Michigan Technological University'ye göre, jeologlar bir sismograf tarafından yapılan kayan yazılara bakıldığında jeologlar yorumlanır. P dalgaları denilen ilk dalgalar küçük ve birbirine yakındır çünkü hızlı hareket ederler. Daha sonra S dalgası olarak adlandırılan daha yoğun dalgalar, ardından bir sismogramdaki en büyük işaretler olarak ortaya çıkan yüzey dalgaları takip eder.
Bir deprem meydana gelmeden önce, sismograf, kimsenin uzak hissetmediği çok küçük, düzenli dalgalar olan mikrodizmleri algılar. Yoğun trafik, okyanus dalgaları, metro trenleri ve rüzgar aynı zamanda mikrosistemlerin nedeni olabilir.
Bir deprem başladığında, sismograf P dalgalarını alır. Bu dalgalar küçük ve hızlıdır, ancak mikrosismlerden daha büyüktür. Bir sismogram, daha sonra S dalgalarından daha büyük ve daha yoğun olan S dalgalarını gösterir.
Bir depremde sismogramın en belirgin kısmı yüzey dalgalarını gösteren alandır. Bu işaretler daha fazla yayılır, çünkü dalgalar P dalgalarından ve S dalgalarından daha düşük bir frekanstır. Yüzey dalgaları daha yavaş hareket eder, ancak sismogramdaki önceki işaretlerden daha uzundur. Dünya yüzeyinin yakınında meydana gelen depremler, sismograf tarafından kaydedilen en yoğun dalgalar olarak kendini gösterir.

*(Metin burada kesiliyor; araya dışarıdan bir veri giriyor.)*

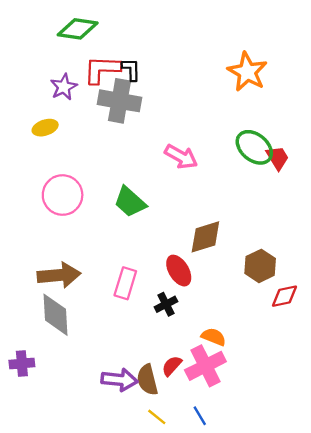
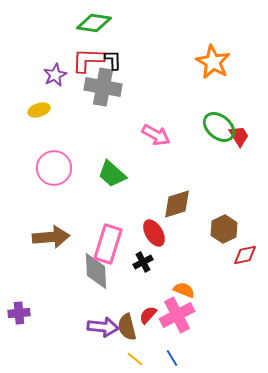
green diamond: (78, 29) -> (94, 23), moved
pink rectangle: (125, 283) -> (108, 244), size x1.4
gray diamond: (56, 315) -> (96, 271), moved

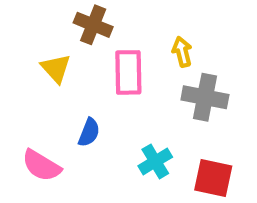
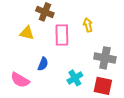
yellow triangle: (56, 68) -> (27, 33), turned -35
gray cross: (205, 97) -> (105, 58), moved

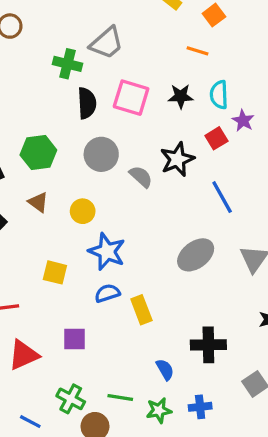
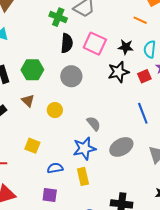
black star: (177, 159) -> (118, 72), moved
gray semicircle: (141, 177) -> (94, 124), moved
blue star: (107, 252) -> (84, 148), moved, turned 30
blue semicircle: (107, 293) -> (55, 168), moved
purple square: (74, 339) -> (50, 195), moved

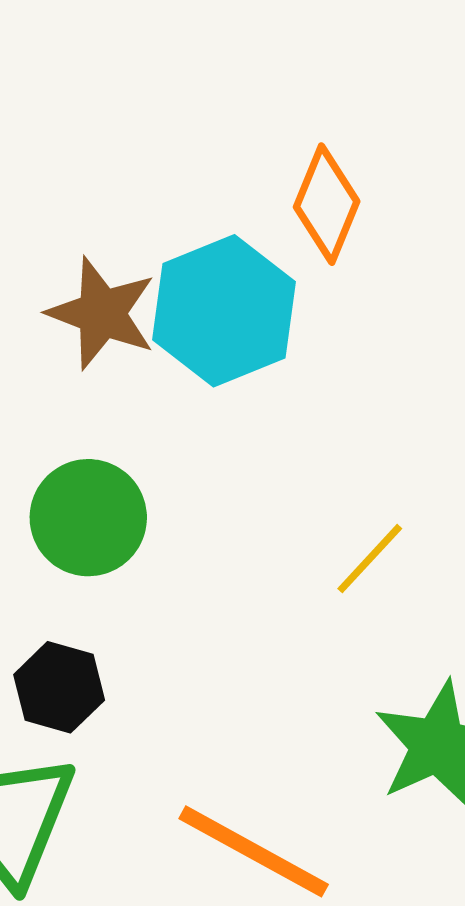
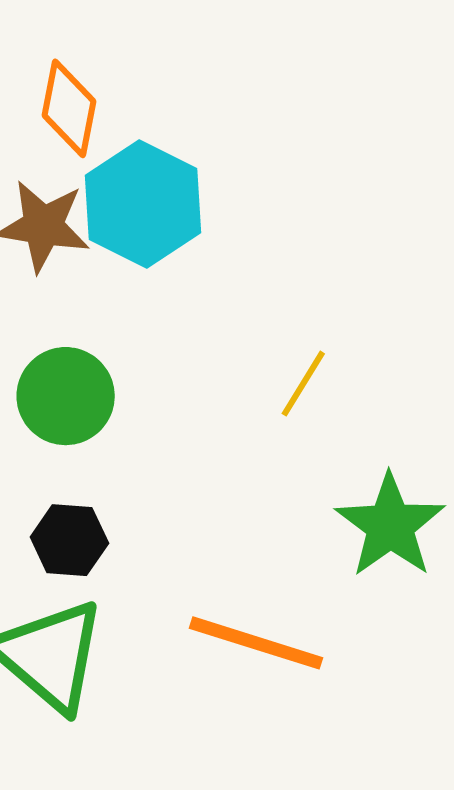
orange diamond: (327, 204) -> (69, 108), moved

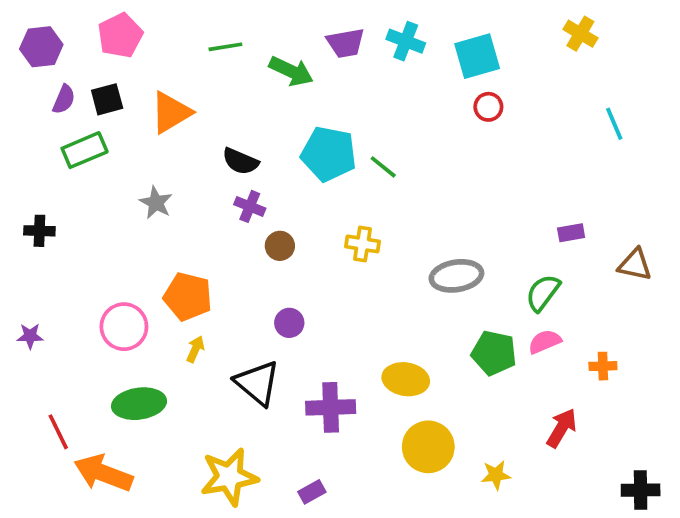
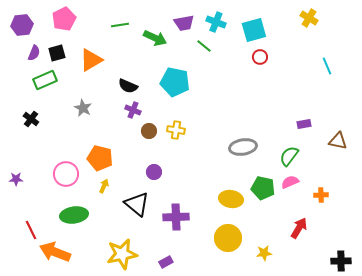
green line: (383, 167) -> (204, 46), moved
black cross: (39, 231) -> (31, 119), moved, turned 35
yellow cross: (363, 244) -> (176, 130), moved
yellow ellipse: (406, 379) -> (231, 199), moved

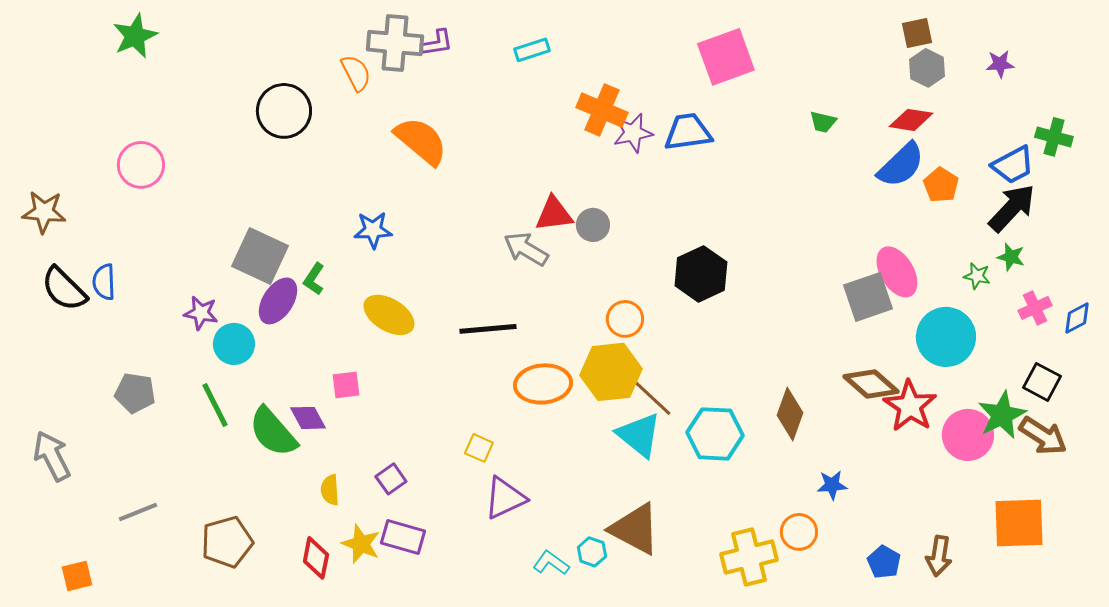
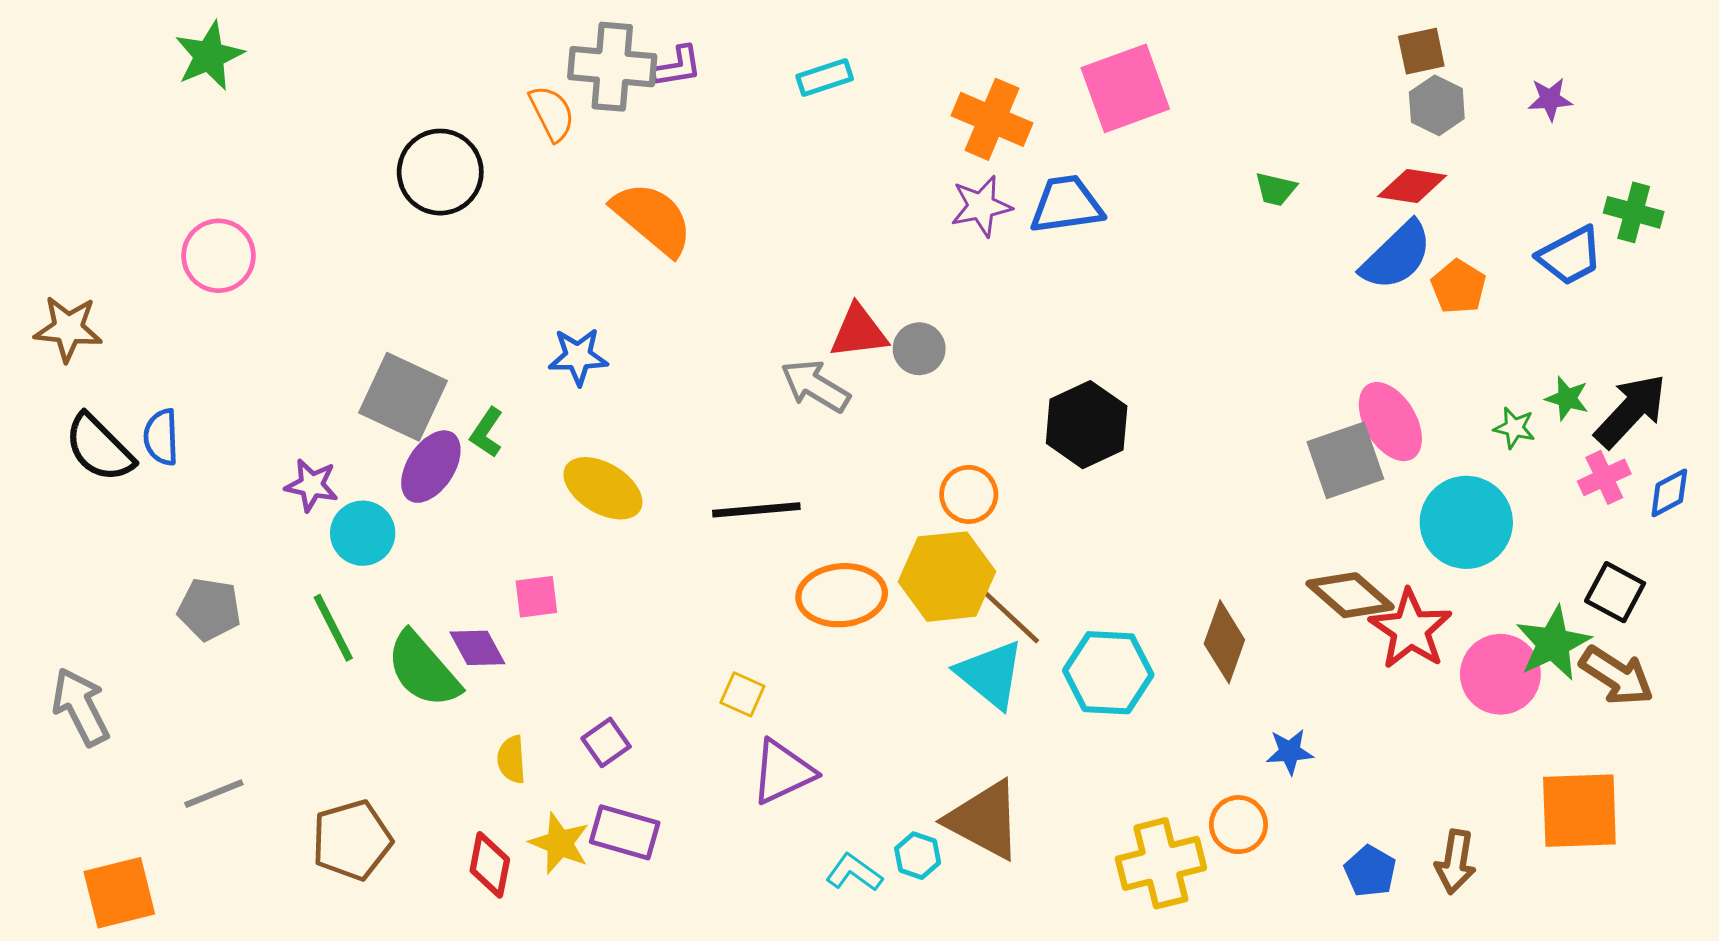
orange cross: (602, 110) -> (992, 119), moved
black arrow: (1012, 208) -> (1631, 411), moved
orange square: (77, 576) -> (119, 893), size x1.5

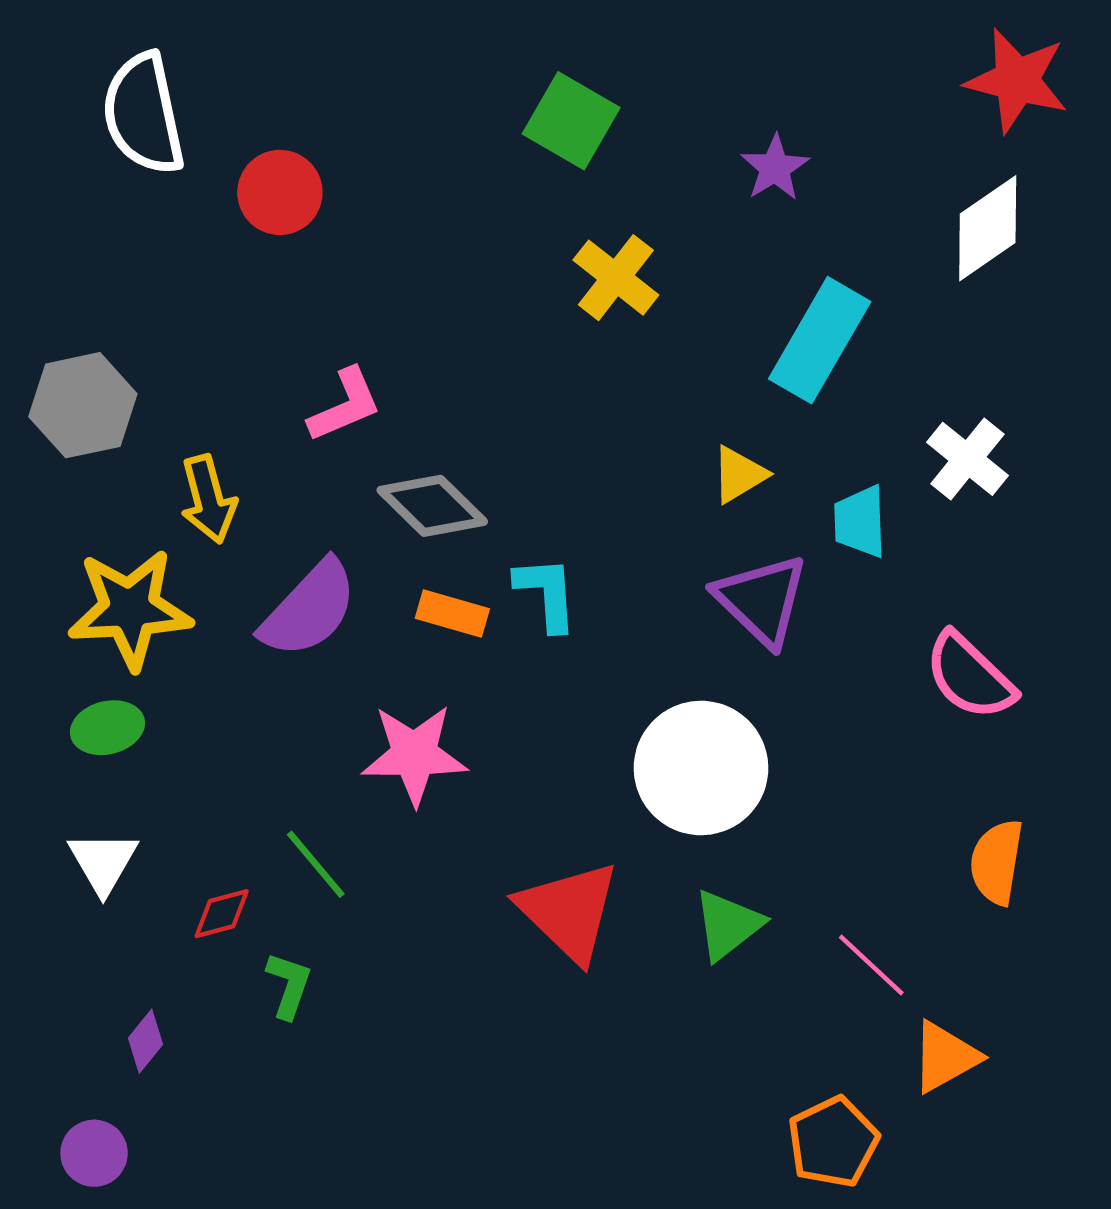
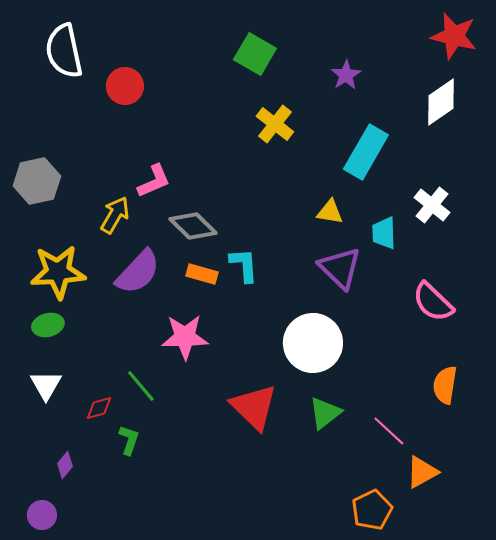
yellow triangle: (739, 475) -> (330, 212), turned 40
yellow arrow: (208, 499) -> (115, 215), moved, turned -135

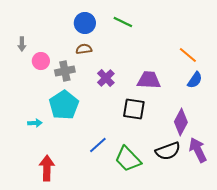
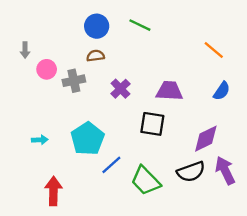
orange line: (188, 55) -> (214, 50), moved
cyan pentagon: (64, 105) -> (88, 139), moved
purple diamond: (181, 122) -> (206, 139), turned 36

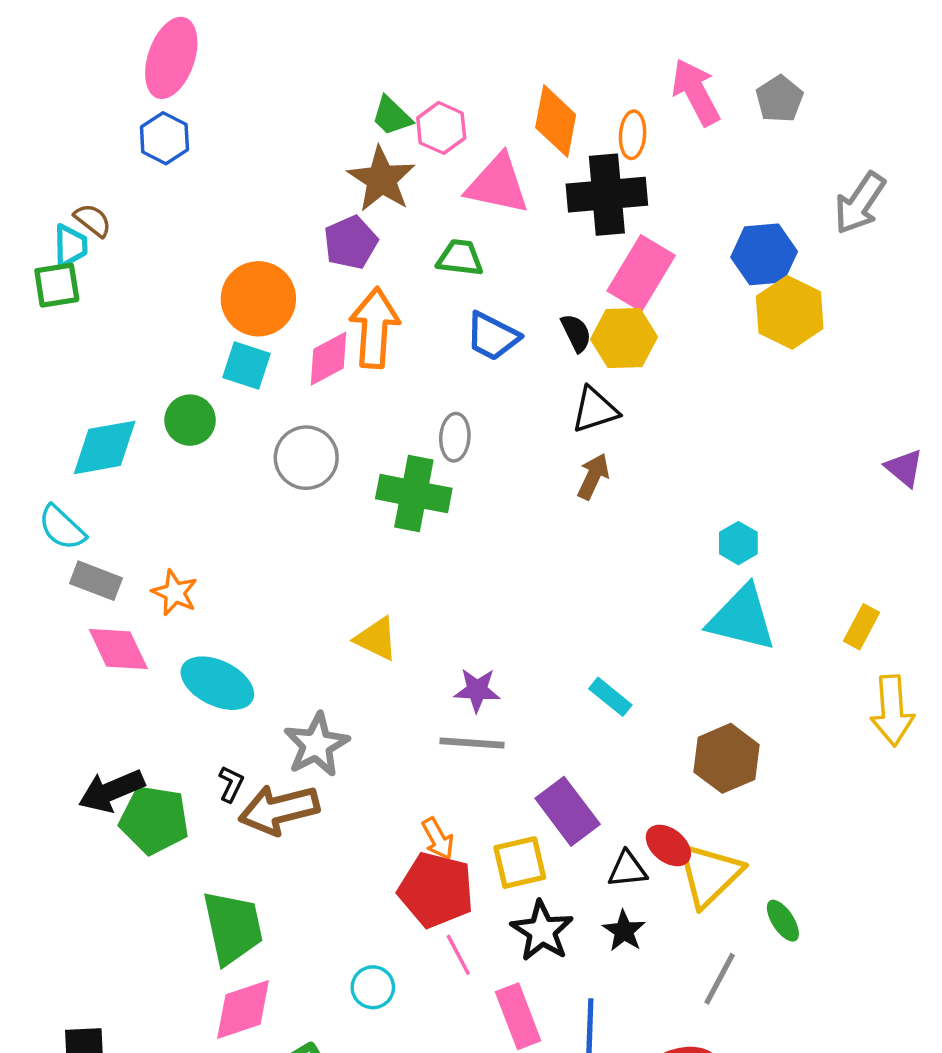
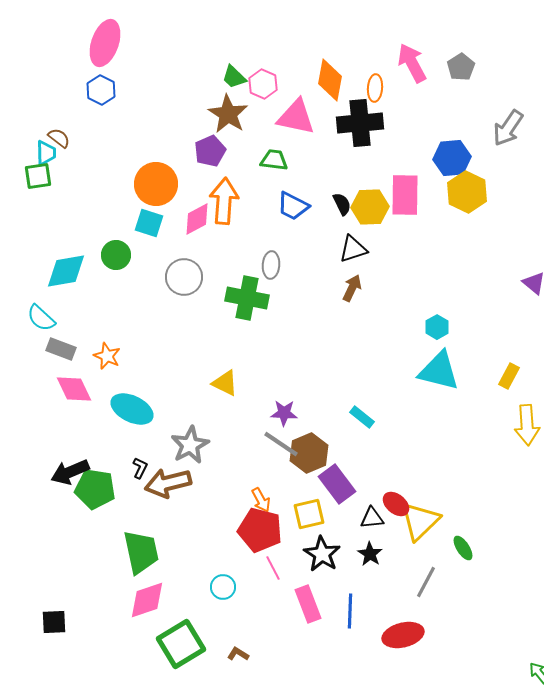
pink rectangle: (641, 273) -> (405, 195), moved, turned -30
gray line: (472, 743) -> (281, 444), turned 30
brown hexagon: (726, 758) -> (309, 453), moved

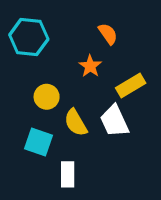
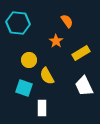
white trapezoid: (114, 121) -> (84, 86), moved

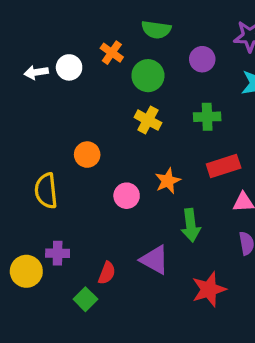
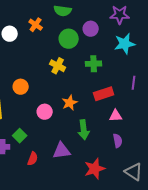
green circle: (148, 76) -> (69, 39), moved
purple triangle: (155, 260) -> (62, 151), turned -36
green square: (85, 299) -> (20, 136), moved

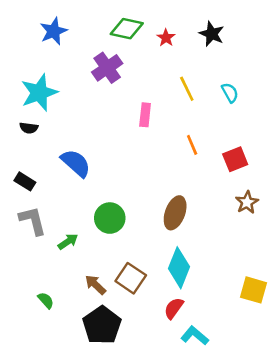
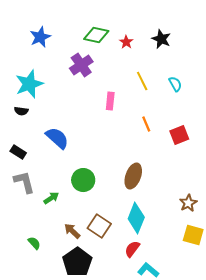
brown star: (247, 202) -> (188, 203), moved

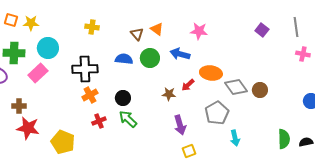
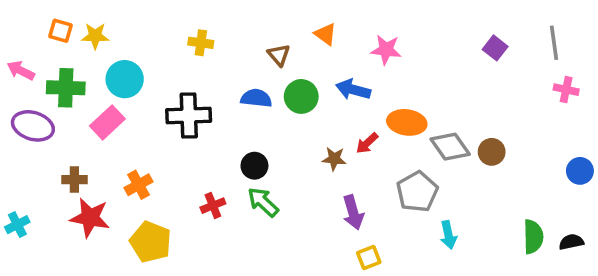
orange triangle: (157, 29) -> (325, 34), moved
orange cross: (90, 95) -> (138, 185), moved

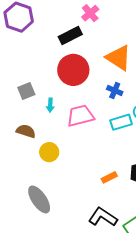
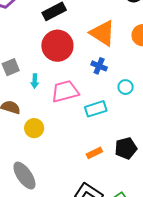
cyan rectangle: (121, 122) -> (96, 109), moved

Sismograflar, depremleri tespit eden gerçek mekanik sensörlerdir. Bir sismogram, sismograf tarafından yapılan bir kağıt parçası üzerindeki işaretleri ifade eder. Bir sismogram, jeologların bir deprem olup olmadığını belirlerken yorumladıkları şeydir. Sismograflar binlerce mil ötedeki depremleri tespit edebilir.